ナオト・インティライミ - ナイテタッテ (digest ver.)
▲ナオト・インティライミ - ナイテタッテ (digest ver.)

--そういう面白さは7曲目の「ナイテタッテ」にもあって、ソカやサンバのリズムに乗せた曲なら、もっと明るくポジティブな歌詞の方が定番だった思うんですよ。

ナオト:ハッピーなイントロからはじまるのに、“AHーやだやだ もーいや”って壁を殴っているという凄いシチュエーションなんですよね(笑)。日本の英語教育へのディスを入れつつ、キツい時、ツラい時、悲しい時でも“fine”と応えて耐えてるとか。
10年前だったら“泣いてないで笑え”って歌っていたと思うんですよ。でも、みんなそれぞれキツいし、不満を抱えながらストレスもあって歯がゆくて、もどかしい。「そうやって生きてく中では、そりゃ泣くよ!」って思えるようになったんだよね、今は。

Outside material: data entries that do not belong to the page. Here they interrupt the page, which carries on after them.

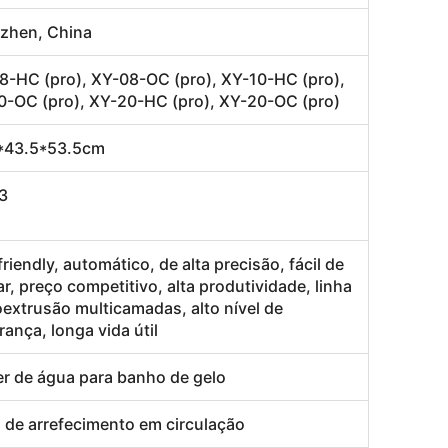
zhen, China
8-HC (pro), XY-08-OC (pro), XY-10-HC (pro),
0-OC (pro), XY-20-HC (pro), XY-20-OC (pro)
*43.5*53.5cm
43
riendly, automático, de alta precisão, fácil de
r, preço competitivo, alta produtividade, linha
oextrusão multicamadas, alto nível de
ança, longa vida útil
er de água para banho de gelo
 de arrefecimento em circulação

ナオト・インティライミ『Nice catch the moment!』インタビュー

--それはライブでたくさんの観客と対峙してきたからこそ、変化した部分もありますか?

ナオト:確かにそういう瞬間もあるんですけど、今思い浮かんだのは世界一周(※2)の中で、アラファト議長を前にして歌ったことですね。あの経験は、むこうのカリスマと会って歌ってきたというキャッチーなトピックだけじゃなく、そこで何を感じたのかが凄く大きかった。
当時もパレスチナとイスラエルの戦争のさなかだったけど、自分が歌っている瞬間はアラファトさんも側近の兵士たちも、戦争を感じていなかったんじゃないかって。それは勝手な解釈かもしれないけれども、その瞬間、戦争の中心にいる人たちだって俺らと一緒なんじゃないかって思えたんです。

うまくいかない歯がゆさは、みんな抱えている。逆境の中で戦っていて、聴いている数分間、あるいはライブにいる数時間だけでも、ツラいことや悲しいことから気持ちが解放されて夢中になれる。そんな力が音楽にはあるって、アラファト議長の前で歌った時に感じた。それは自分の中で信じている部分ですね。

旅に行かないとこれはできない

ナオト・インティライミ『Nice catch the moment!』インタビュー

--一方、8曲目「Ballooooon!!」はシンプルかつハッピーな雰囲気で子どもも楽しめる内容になっていますが、中盤のセリフパートでいきなり“大切なものはなぜ失くしてから気がつく”とシリアスな様相になって驚きました。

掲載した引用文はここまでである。